ずっと見て見ぬフリをしてきた…「子育てとばして介護」することになった私が思うこと

ウートピ / 2019年9月14日 15時1分

親の老いが気になり始めたら、まずは普段の様子や変化をさりげなく観察し、親が受け入れやすいような話題やタイミングを焦らずに探っていくのがいいのかなと思います。

「介護ってこういうもの」をちょいちょい裏切ってくる

——島影さんは介護に関わってみて分かったことはありますか?

島影:介護についてある程度は知っているつもりでいたのですが、いざ本格的に関わってみると、「想像していたのと全然違う!」ということがたくさんありました。

私が「介護のキーパーソン」に立候補したのは2017年春頃のことです。なりゆきで「やります!」と言ってしまったとはいえ、私の祖母も認知症だったので、ある程度は認知症の症状は見聞きしていたし、通っている大学院の授業では医学や心理学、社会学などさまざまな切り口で「介護」や「認知症」について学ぶ機会もありました。

何も知らずに介護に直面したら、もっと混乱しただろうなと思う反面、ある程度知っていた割にはずいぶんテンパったし、追い詰められたなという実感もあります。「介護ってこういうもの」「認知症はこうなんだ」といった先入観が次々に裏切られ、ビックリ仰天! という出来事もたくさんありました。

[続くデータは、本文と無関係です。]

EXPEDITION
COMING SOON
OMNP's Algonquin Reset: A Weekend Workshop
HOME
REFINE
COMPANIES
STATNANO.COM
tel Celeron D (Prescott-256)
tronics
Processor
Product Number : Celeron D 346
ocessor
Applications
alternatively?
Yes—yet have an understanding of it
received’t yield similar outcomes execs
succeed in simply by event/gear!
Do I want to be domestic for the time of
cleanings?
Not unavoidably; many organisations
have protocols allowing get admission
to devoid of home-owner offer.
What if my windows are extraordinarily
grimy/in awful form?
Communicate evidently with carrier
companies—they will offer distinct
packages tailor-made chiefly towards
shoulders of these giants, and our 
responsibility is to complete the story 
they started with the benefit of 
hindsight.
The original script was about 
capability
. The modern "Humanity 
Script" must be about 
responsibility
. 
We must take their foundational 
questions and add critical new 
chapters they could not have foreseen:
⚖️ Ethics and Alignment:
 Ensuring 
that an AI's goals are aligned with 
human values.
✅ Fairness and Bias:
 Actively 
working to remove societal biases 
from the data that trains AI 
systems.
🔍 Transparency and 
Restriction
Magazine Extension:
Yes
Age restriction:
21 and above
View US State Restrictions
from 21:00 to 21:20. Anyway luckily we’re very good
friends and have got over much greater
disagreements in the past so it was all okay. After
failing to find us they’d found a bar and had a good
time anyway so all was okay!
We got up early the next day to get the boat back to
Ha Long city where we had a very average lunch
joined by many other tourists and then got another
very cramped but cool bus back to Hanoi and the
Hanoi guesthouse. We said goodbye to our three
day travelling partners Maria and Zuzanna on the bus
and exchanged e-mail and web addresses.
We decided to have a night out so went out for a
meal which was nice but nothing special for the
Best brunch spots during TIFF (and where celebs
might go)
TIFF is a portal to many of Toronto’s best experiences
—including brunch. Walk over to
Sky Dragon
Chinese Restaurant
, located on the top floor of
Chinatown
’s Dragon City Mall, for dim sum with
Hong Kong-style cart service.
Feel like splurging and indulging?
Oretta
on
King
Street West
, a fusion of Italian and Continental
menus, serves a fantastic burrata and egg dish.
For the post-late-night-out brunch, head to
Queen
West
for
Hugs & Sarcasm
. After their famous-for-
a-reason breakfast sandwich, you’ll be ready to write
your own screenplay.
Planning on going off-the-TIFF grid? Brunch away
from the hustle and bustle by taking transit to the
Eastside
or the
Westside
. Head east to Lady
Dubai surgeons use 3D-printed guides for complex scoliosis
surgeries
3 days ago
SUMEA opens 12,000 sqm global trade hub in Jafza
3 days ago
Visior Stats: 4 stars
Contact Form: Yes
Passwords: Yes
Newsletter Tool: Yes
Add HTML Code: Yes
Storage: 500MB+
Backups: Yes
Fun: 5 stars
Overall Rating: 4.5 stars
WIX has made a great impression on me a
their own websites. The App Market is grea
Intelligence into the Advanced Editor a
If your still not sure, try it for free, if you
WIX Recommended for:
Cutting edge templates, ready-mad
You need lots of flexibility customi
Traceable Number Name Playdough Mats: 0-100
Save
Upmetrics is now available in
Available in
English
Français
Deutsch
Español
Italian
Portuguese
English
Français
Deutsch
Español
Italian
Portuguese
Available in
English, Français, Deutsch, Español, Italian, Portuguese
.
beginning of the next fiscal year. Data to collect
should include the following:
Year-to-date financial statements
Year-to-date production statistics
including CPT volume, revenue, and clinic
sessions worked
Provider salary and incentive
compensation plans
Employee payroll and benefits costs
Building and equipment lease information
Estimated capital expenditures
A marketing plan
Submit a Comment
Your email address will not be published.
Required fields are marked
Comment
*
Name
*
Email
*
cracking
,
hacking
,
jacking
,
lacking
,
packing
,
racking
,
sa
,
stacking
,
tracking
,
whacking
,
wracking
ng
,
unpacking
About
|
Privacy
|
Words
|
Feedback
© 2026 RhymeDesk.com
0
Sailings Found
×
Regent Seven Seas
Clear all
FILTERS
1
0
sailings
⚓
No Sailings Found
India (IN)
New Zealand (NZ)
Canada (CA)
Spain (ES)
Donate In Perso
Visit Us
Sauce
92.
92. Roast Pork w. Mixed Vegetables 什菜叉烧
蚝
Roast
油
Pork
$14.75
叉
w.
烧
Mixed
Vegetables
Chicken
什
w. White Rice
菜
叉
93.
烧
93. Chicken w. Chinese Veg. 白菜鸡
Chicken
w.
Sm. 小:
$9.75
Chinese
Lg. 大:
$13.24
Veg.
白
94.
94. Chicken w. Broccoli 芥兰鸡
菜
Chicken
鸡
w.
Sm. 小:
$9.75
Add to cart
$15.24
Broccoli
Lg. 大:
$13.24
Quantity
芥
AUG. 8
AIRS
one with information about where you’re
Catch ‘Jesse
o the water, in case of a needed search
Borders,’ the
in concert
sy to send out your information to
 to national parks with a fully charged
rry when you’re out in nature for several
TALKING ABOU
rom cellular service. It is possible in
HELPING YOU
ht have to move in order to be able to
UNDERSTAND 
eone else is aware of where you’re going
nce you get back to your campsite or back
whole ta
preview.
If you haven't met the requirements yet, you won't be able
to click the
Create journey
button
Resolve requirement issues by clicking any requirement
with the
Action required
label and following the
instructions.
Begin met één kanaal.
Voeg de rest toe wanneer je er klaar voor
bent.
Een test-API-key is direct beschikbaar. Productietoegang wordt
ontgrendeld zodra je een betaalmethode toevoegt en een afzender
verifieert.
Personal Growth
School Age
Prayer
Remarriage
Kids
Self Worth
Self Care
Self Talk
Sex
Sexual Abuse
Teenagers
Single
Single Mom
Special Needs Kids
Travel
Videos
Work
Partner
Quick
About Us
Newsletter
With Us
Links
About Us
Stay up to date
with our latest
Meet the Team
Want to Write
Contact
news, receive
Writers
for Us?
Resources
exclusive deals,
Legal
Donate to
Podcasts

例えば、中程度のアルツハイマー型認知症と診断された義母は、すでに洗濯機の使い方が分からなくなっていました。一方、軽度のアルツハイマー型認知症と診断された義父は、洗濯機の操作はOK。ただし、洗濯機を回したことは忘れてしまいます。でも、義母が洗濯ものを洗濯機に入れたら、義父がボタンを押し、洗い上がったら義母が義父に声をかけ、一緒に干す……といった具合に、うまく役割分担していました。

介護サービスを導入してからは、そこにヘルパーさんが加わり、声掛けをしてもらうなどのサポートを受けながら、私たちはもちろん他の兄弟とも同居することなく、夫婦ふたりの暮らしを続けることができたのです。

——一言で「認知症」と言っても、症状は人それぞれなのですね。

島影:よく「認知症になると、最近のことは覚えられないけれど、昔の出来事はしっかり覚えてる」と言われますよね。でも、実際にはご本人にとって印象的なことは、最近のことでもよく覚えていたりもします。

あるとき、私がうっかり壊れかけの椅子に座っちゃってズデーンと後ろにひっくり返ったことがあるんです。その様子が相当面白かったみたいで、義母はケアマネジャーさんからヘルパーさん、往診の先生……と来た人全員に「この前、真奈美さんがね……」と報告していたらしく。